Reputation: 13
I want to match a hash that has been word wrapped by an author, and received over multiple lines.
Example:
SHA256: AB76235776BC87DBAB76235776BC87DBAB76235776BC87
DBAB76235776BC87DB
Has been received. My usual regex to match a sha256 hash like this is of course: [0-9A-Fa-f]{64}
But this does not work. I would like to leave the file unmodified while searching for this match, any ideas on how to match the split hash without removing newlines?
I'd like to have a regex that basically says 'look for 64 sequential hexadecimal values, but allow for one or more newlines in the mix, kthx'
Thanks in advance. C# is the language.
Upvotes: 1
Views: 906
Reputation: 75222
Try this:
\b(?:[a-fA-F0-9]\s*){64}\b
It allows any kind of whitespace, not just line separators. If it really has to allow only line separators, you can use this:
\b(?:[a-fA-F0-9][\r\n]*){64}\b
This will also include the line separator following the number, if there is one, and if it's followed by a word character. You can prevent that like this:
\b(?:[a-fA-F0-9][\r\n]*){63}[a-fA-F0-9]\b
Upvotes: 2
Reputation: 5647
Change your regex to include newline characters:
[A-Z0-9a-z\\r\\n ]{64, }
You could modify the upper bound to include a restriction on the number of linebreaks.

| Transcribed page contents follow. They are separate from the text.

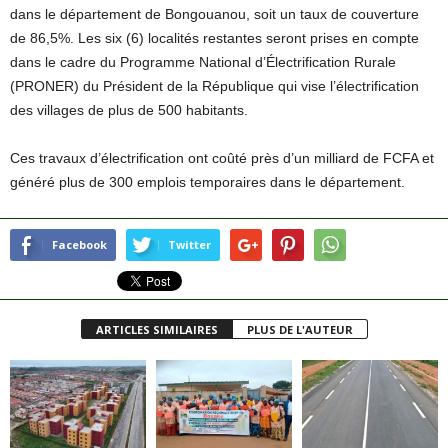
dans le département de Bongouanou, soit un taux de couverture
de 86,5%. Les six (6) localités restantes seront prises en compte
dans le cadre du Programme National d’Électrification Rurale
(PRONER) du Président de la République qui vise l’électrification
des villages de plus de 500 habitants.
Ces travaux d’électrification ont coûté près d’un milliard de FCFA et
généré plus de 300 emplois temporaires dans le département.
Facebook
Twitter
ARTICLES SIMILAIRES
PLUS DE L'AUTEUR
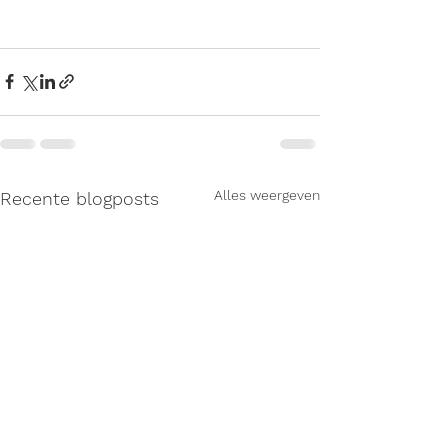
Alles weergeven
Recente blogposts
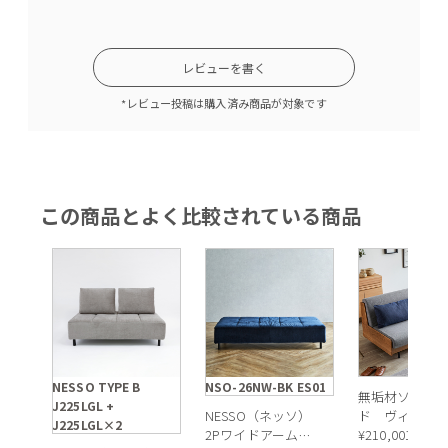
レビューを書く
*レビュー投稿は購入済み商品が対象です
この商品とよく比較されている商品
NESSO TYPE B
NSO-26NW-BK ES01
無垢材ソファ
J225LGL +
NESSO（ネッソ）
ド ヴィンテ
J225LGL×2
2Pワイドアームレ
ナチュラル×
¥
210,001
税込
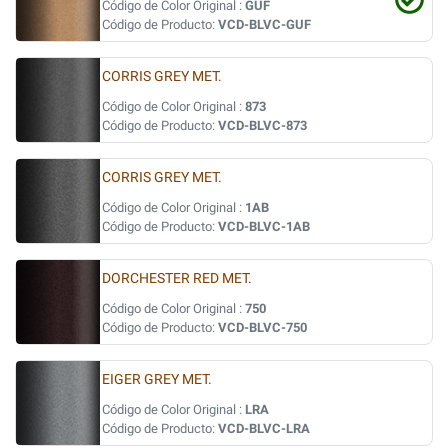
Código de Color Original :
GUF
Código de Producto:
VCD-BLVC-GUF
CORRIS GREY MET.
Código de Color Original :
873
Código de Producto:
VCD-BLVC-873
CORRIS GREY MET.
Código de Color Original :
1AB
Código de Producto:
VCD-BLVC-1AB
DORCHESTER RED MET.
Código de Color Original :
750
Código de Producto:
VCD-BLVC-750
EIGER GREY MET.
Código de Color Original :
LRA
Código de Producto:
VCD-BLVC-LRA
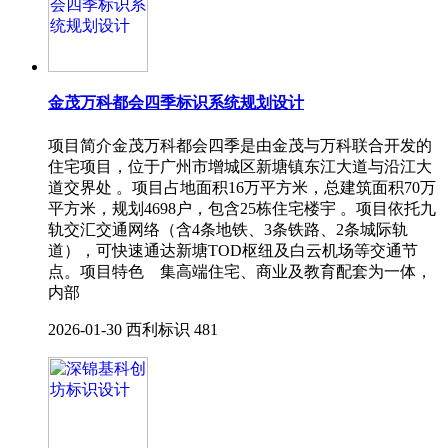
金茂万科都会四季标识系统规划设计
项目简介金茂万科都会四季是由金茂与万科联合开发的
住宅项目，位于广州市增城区新塘镇东江大道与沿江大
道交界处 。项目占地面积16万平方米，总建筑面积70万
平方米，规划4698户，包含25栋住宅楼宇 。项目依托九
轨交汇交通网络（含4条地铁、3条铁路、2条城际轨
道），可快速通达新塘TOD枢纽及白云机场等交通节
点。项目特色 集高端住宅、商业及教育配套为一体，
内部
2026-01-30
西利标识
481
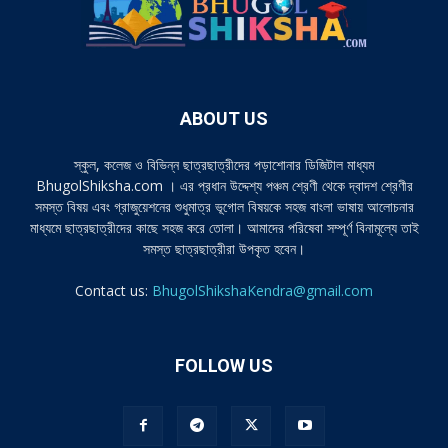
ABOUT US
স্কুল, কলেজ ও বিভিন্ন ছাত্রছাত্রীদের পড়াশোনার ডিজিটাল মাধ্যম
BhugolShiksha.com । এর প্রধান উদ্দেশ্য পঞ্চম শ্রেণী থেকে দ্বাদশ শ্রেণীর
সমস্ত বিষয় এবং গ্রাজুয়েশনের শুধুমাত্র ভূগোল বিষয়কে সহজ বাংলা ভাষায় আলোচনার
মাধ্যমে ছাত্রছাত্রীদের কাছে সহজ করে তোলা। আমাদের পরিষেবা সম্পূর্ণ বিনামূল্যে তাই
সমস্ত ছাত্রছাত্রীরা উপকৃত হবেন।
Contact us:
BhugolShikshaKendra@gmail.com
FOLLOW US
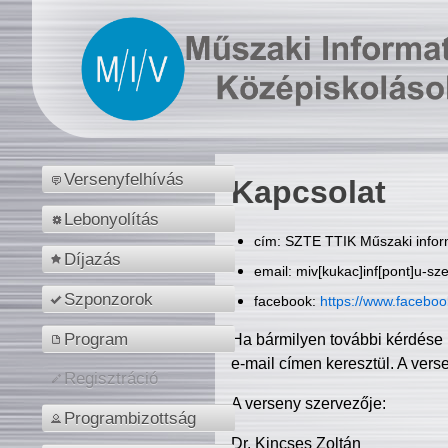
Versenyfelhívás
Kapcsolat
Lebonyolítás
cím: SZTE TTIK Műszaki inform
Díjazás
email: miv[kukac]inf[pont]u-sz
Szponzorok
facebook:
https://www.facebo
Program
Ha bármilyen további kérdése 
e-mail címen keresztül. A vers
Regisztráció
A verseny szervezője:
Programbizottság
Dr. Kincses Zoltán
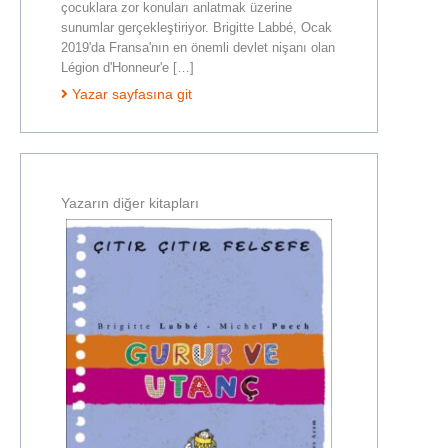
çocuklara zor konuları anlatmak üzerine
sunumlar gerçekleştiriyor. Brigitte Labbé, Ocak
2019'da Fransa'nın en önemli devlet nişanı olan
Légion d'Honneur'e […]
Yazar sayfasına git
Yazarın diğer kitapları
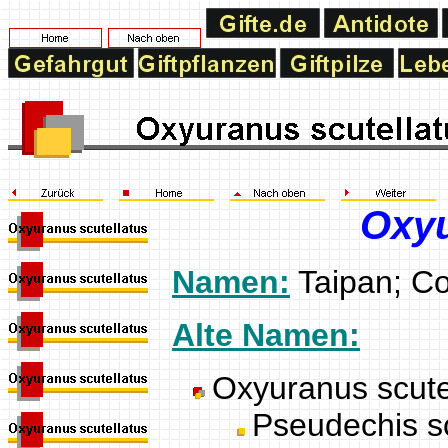
Oxyu
Namen:
Taipan; C
Alte Namen:
Oxyuranus scutel
Pseudechis sc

In this case you need to keep in mind linebreaks can be 2 symbols long, depending on machine culture and OS.
1 linebreak --> 66 chars
2 linebreaks --> 68 chars
Continue as much as you like.
On a sidenote. While parsing the file, you generally leave it rest. All your modifications are made with the variables you read the file in to. This is why I do not see the point of keeping the linebreaks.